#### TASK PROMPT
Leave the images out, and otherwise write out each entry exactly.

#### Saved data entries

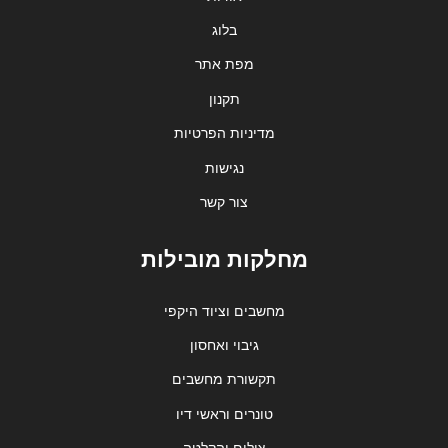
בלוג
מפת אתר
תקנון
מדיניות הפרטיות
נגישות
צור קשר
מחלקות מובילות
מחשבים וציוד היקפי
גיבוי ואחסון
תקשורת מחשבים
טונרים וראשי דיו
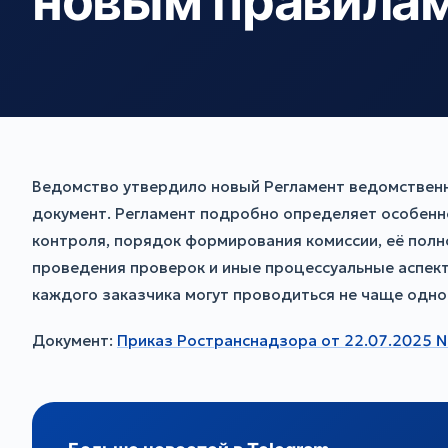
новым правила
Ведомство утвердило новый Регламент ведомственн
документ. Регламент подробно определяет особенн
контроля, порядок формирования комиссии, её полн
проведения проверок и иные процессуальные аспект
каждого заказчика могут проводиться не чаще одног
Документ:
Приказ Ространснадзора от 22.07.2025 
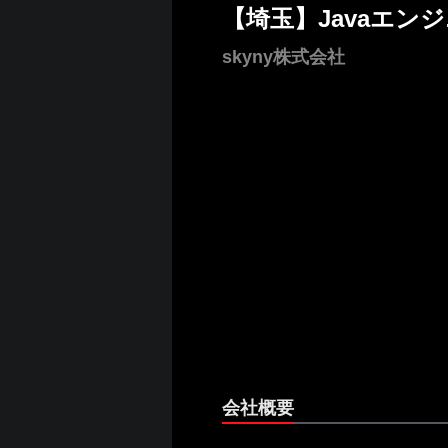
【埼玉】Javaエン
skyny株式会社
会社概要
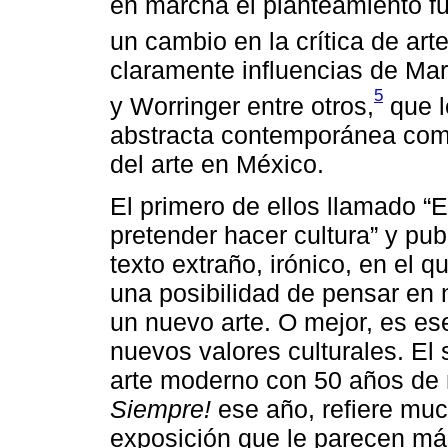
en marcha el planteamiento f
un cambio en la crítica de arte
claramente influencias de Mar
5
y Worringer entre otros,
que l
abstracta contemporánea como
del arte en México.
El primero de ellos llamado “El
pretender hacer cultura” y pu
texto extraño, irónico, en el
una posibilidad de pensar en 
un nuevo arte. O mejor, es es
nuevos valores culturales. El
arte moderno con 50 años de 
Siempre!
ese año, refiere much
exposición que le parecen más 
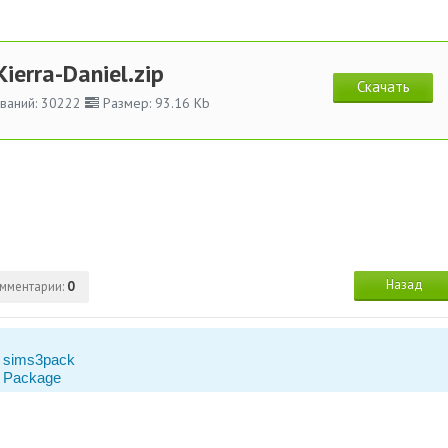
Kierra-Daniel.zip
Скачать
ваний: 30222
Размер: 93.16 Kb
Назад
мментарии:
0
 sims3pack
 Package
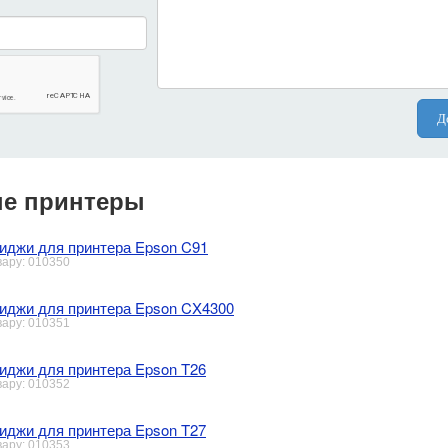
Д
е принтеры
иджи для принтера Epson C91
вару: 010350
иджи для принтера Epson CX4300
вару: 010351
иджи для принтера Epson T26
вару: 010352
иджи для принтера Epson T27
вару: 010353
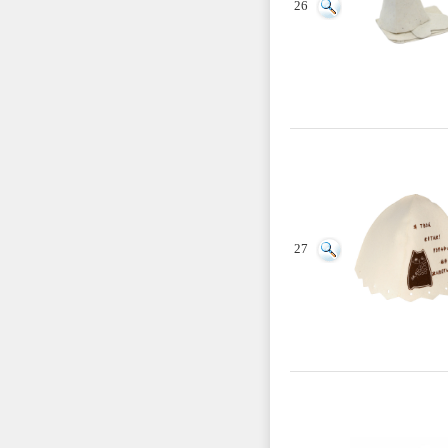
26
27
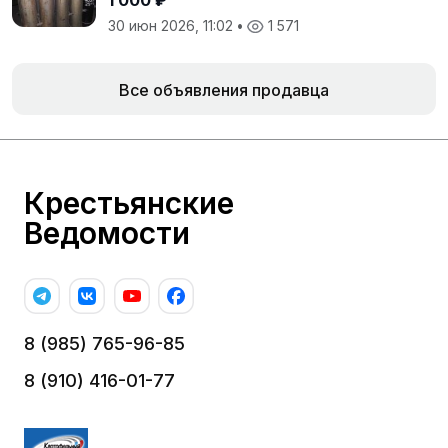
30 июн 2026, 11:02
•
1 571
Все объявления продавца
Крестьянские
Ведомости
8 (985) 765-96-85
8 (910) 416-01-77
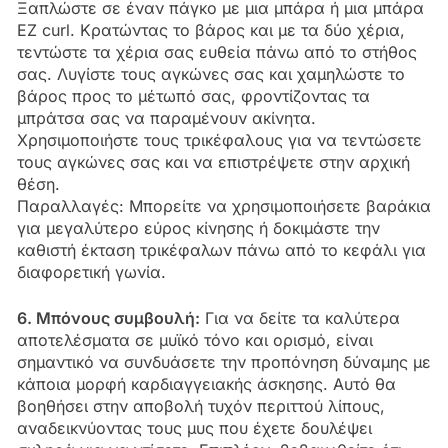
Ξαπλώστε σε έναν πάγκο με μια μπάρα ή μια μπάρα
EZ curl. Κρατώντας το βάρος και με τα δύο χέρια,
τεντώστε τα χέρια σας ευθεία πάνω από το στήθος
σας. Λυγίστε τους αγκώνες σας και χαμηλώστε το
βάρος προς το μέτωπό σας, φροντίζοντας τα
μπράτσα σας να παραμένουν ακίνητα.
Χρησιμοποιήστε τους τρικέφαλους για να τεντώσετε
τους αγκώνες σας και να επιστρέψετε στην αρχική
θέση.
Παραλλαγές: Μπορείτε να χρησιμοποιήσετε βαράκια
για μεγαλύτερο εύρος κίνησης ή δοκιμάστε την
καθιστή έκταση τρικέφαλων πάνω από το κεφάλι για
διαφορετική γωνία.
6. Μπόνους συμβουλή:
Για να δείτε τα καλύτερα
αποτελέσματα σε μυϊκό τόνο και ορισμό, είναι
σημαντικό να συνδυάσετε την προπόνηση δύναμης με
κάποια μορφή καρδιαγγειακής άσκησης. Αυτό θα
βοηθήσει στην αποβολή τυχόν περιττού λίπους,
αναδεικνύοντας τους μυς που έχετε δουλέψει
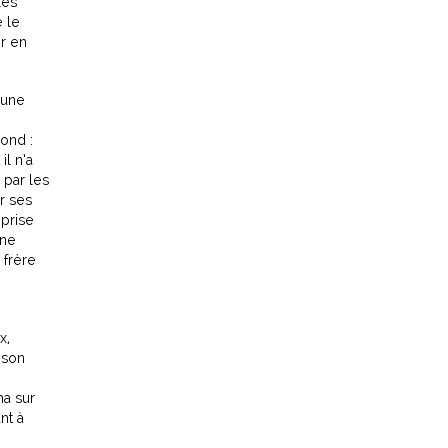
les
e le
er en
 une
ond :
il n’a
 par les
r ses
 prise
une
 frère
x,
 son
ma sur
nt à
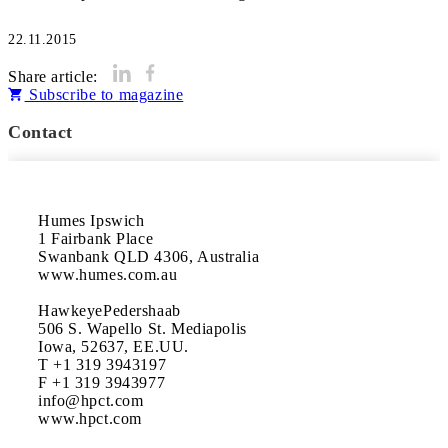
22.11.2015
Share article:
Subscribe to magazine
Contact
Humes Ipswich

1 Fairbank Place

Swanbank QLD 4306, Australia 

www.humes.com.au

HawkeyePedershaab

506 S. Wapello St. Mediapolis 

Iowa, 52637, EE.UU.

T +1 319 3943197

F +1 319 3943977 

info@hpct.com 

www.hpct.com
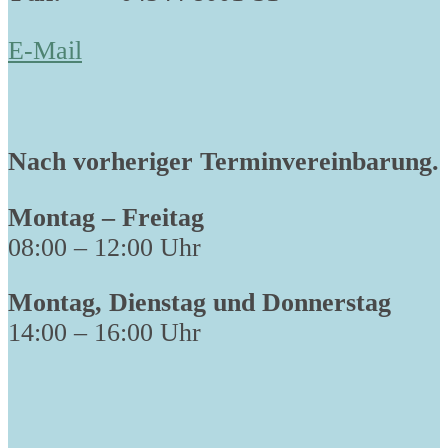
E-Mail
Nach vorheriger Terminvereinbarung.
Montag – Freitag
08:00 – 12:00 Uhr
Montag, Dienstag und Donnerstag
14:00 – 16:00 Uhr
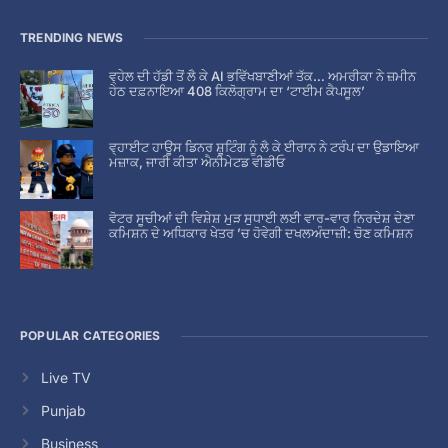
TRENDING NEWS
ਵ੍ਹੇਲ ਦੀ ਹੱਡੀ ਤੋਂ ਲੈ ਕੇ AI ਭਵਿੱਖਬਾਣੀਆਂ ਤੱਕ… ਅਮਰੀਕਾ ਨੇ ਜ਼ਮੀਨ
ਹੇਠ ਦਫ਼ਨਾਇਆ 408 ਕਿਲੋਗ੍ਰਾਮ ਦਾ ‘ਟਾਈਮ ਕੈਪਸੂਲ’
ਵ੍ਹਾਈਟ ਹਾਊਸ ਡਿਨਰ ਸ਼ੂਟਿੰਗ ਨੂੰ ਲੈ ਕੇ ਈਰਾਨ ਨੇ ਟਰੰਪ ਦਾ ਉਡਾਇਆ
ਮਜ਼ਾਕ, ਜਾਰੀ ਕੀਤਾ ਐਨੀਮੇਟਡ ਵੀਡੀਓ
ਵੋਟਰ ਸੂਚੀਆਂ ਦੀ ਵਿਸ਼ੇਸ਼ ਮੁੜ ਸੁਧਾਈ ਲਈ ਵਾਰ-ਵਾਰ ਨਿਰਦੇਸ਼ ਦੇਣਾ
ਕਮਿਸ਼ਨ ਦੇ ਅਧਿਕਾਰ ਖੇਤਰ ’ਚ ਹੋਵੇਗੀ ਦਖਲਅੰਦਾਜ਼ੀ: ਚੋਣ ਕਮਿਸ਼ਨ
POPULAR CATEGORIES
Live TV
Punjab
Business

#### ANSWER
בלוג
מפת אתר
תקנון
מדיניות הפרטיות
נגישות
צור קשר
מחלקות מובילות
מחשבים וציוד היקפי
גיבוי ואחסון
תקשורת מחשבים
טונרים וראשי דיו
новым правила
Ведомство утвердило новый Регламент ведомственн
документ. Регламент подробно определяет особенн
контроля, порядок формирования комиссии, её полн
проведения проверок и иные процессуальные аспект
каждого заказчика могут проводиться не чаще одног
Документ:
Приказ Ространснадзора от 22.07.2025 
【埼玉】Javaエン
skyny株式会社
会社概要
en marcha el planteamiento f
un cambio en la crítica de arte
claramente influencias de Mar
5
y Worringer entre otros,
que l
abstracta contemporánea como
del arte en México.
El primero de ellos llamado “El
pretender hacer cultura” y pu
texto extraño, irónico, en el
una posibilidad de pensar en 
un nuevo arte. O mejor, es es
nuevos valores culturales. El
arte moderno con 50 años de 
Siempre!
ese año, refiere much
exposición que le parecen más 
Kierra-Daniel.zip
Скачать
ваний: 30222
Размер: 93.16 Kb
Назад
мментарии:
0
 sims3pack
 Package
Д
е принтеры
иджи для принтера Epson C91
вару: 010350
иджи для принтера Epson CX4300
вару: 010351
иджи для принтера Epson T26
вару: 010352
иджи для принтера Epson T27
вару: 010353
26
27
30 июн 2026, 11:02
•
1 571
Все объявления продавца
Крестьянские
Ведомости
8 (985) 765-96-85
8 (910) 416-01-77
Ξαπλώστε σε έναν πάγκο με μια μπάρα ή μια μπάρα
EZ curl. Κρατώντας το βάρος και με τα δύο χέρια,
τεντώστε τα χέρια σας ευθεία πάνω από το στήθος
σας. Λυγίστε τους αγκώνες σας και χαμηλώστε το
βάρος προς το μέτωπό σας, φροντίζοντας τα
μπράτσα σας να παραμένουν ακίνητα.
Χρησιμοποιήστε τους τρικέφαλους για να τεντώσετε
τους αγκώνες σας και να επιστρέψετε στην αρχική
θέση.
Παραλλαγές: Μπορείτε να χρησιμοποιήσετε βαράκια
για μεγαλύτερο εύρος κίνησης ή δοκιμάστε την
καθιστή έκταση τρικέφαλων πάνω από το κεφάλι για
διαφορετική γωνία.
6. Μπόνους συμβουλή:
Για να δείτε τα καλύτερα
αποτελέσματα σε μυϊκό τόνο και ορισμό, είναι
σημαντικό να συνδυάσετε την προπόνηση δύναμης με
κάποια μορφή καρδιαγγειακής άσκησης. Αυτό θα
βοηθήσει στην αποβολή τυχόν περιττού λίπους,
αναδεικνύοντας τους μυς που έχετε δουλέψει
les
e le
er en
 une
ond :
il n’a
 par les
r ses
 prise
une
 frère
x,
 son
ma sur
nt à
22.11.2015
Share article:
Subscribe to magazine
Contact
Humes Ipswich

1 Fairbank Place

Swanbank QLD 4306, Australia 

www.humes.com.au

HawkeyePedershaab

506 S. Wapello St. Mediapolis 

Iowa, 52637, EE.UU.

T +1 319 3943197

F +1 319 3943977 

info@hpct.com 

www.hpct.com
E-Mail
Nach vorheriger Terminvereinbarung.
Montag – Freitag
08:00 – 12:00 Uhr
Montag, Dienstag und Donnerstag
14:00 – 16:00 Uhr
TRENDING NEWS
ਵ੍ਹੇਲ ਦੀ ਹੱਡੀ ਤੋਂ ਲੈ ਕੇ AI ਭਵਿੱਖਬਾਣੀਆਂ ਤੱਕ… ਅਮਰੀਕਾ ਨੇ ਜ਼ਮੀਨ
ਹੇਠ ਦਫ਼ਨਾਇਆ 408 ਕਿਲੋਗ੍ਰਾਮ ਦਾ ‘ਟਾਈਮ ਕੈਪਸੂਲ’
ਵ੍ਹਾਈਟ ਹਾਊਸ ਡਿਨਰ ਸ਼ੂਟਿੰਗ ਨੂੰ ਲੈ ਕੇ ਈਰਾਨ ਨੇ ਟਰੰਪ ਦਾ ਉਡਾਇਆ
ਮਜ਼ਾਕ, ਜਾਰੀ ਕੀਤਾ ਐਨੀਮੇਟਡ ਵੀਡੀਓ
ਵੋਟਰ ਸੂਚੀਆਂ ਦੀ ਵਿਸ਼ੇਸ਼ ਮੁੜ ਸੁਧਾਈ ਲਈ ਵਾਰ-ਵਾਰ ਨਿਰਦੇਸ਼ ਦੇਣਾ
ਕਮਿਸ਼ਨ ਦੇ ਅਧਿਕਾਰ ਖੇਤਰ ’ਚ ਹੋਵੇਗੀ ਦਖਲਅੰਦਾਜ਼ੀ: ਚੋਣ ਕਮਿਸ਼ਨ
POPULAR CATEGORIES
Live TV
Punjab
Business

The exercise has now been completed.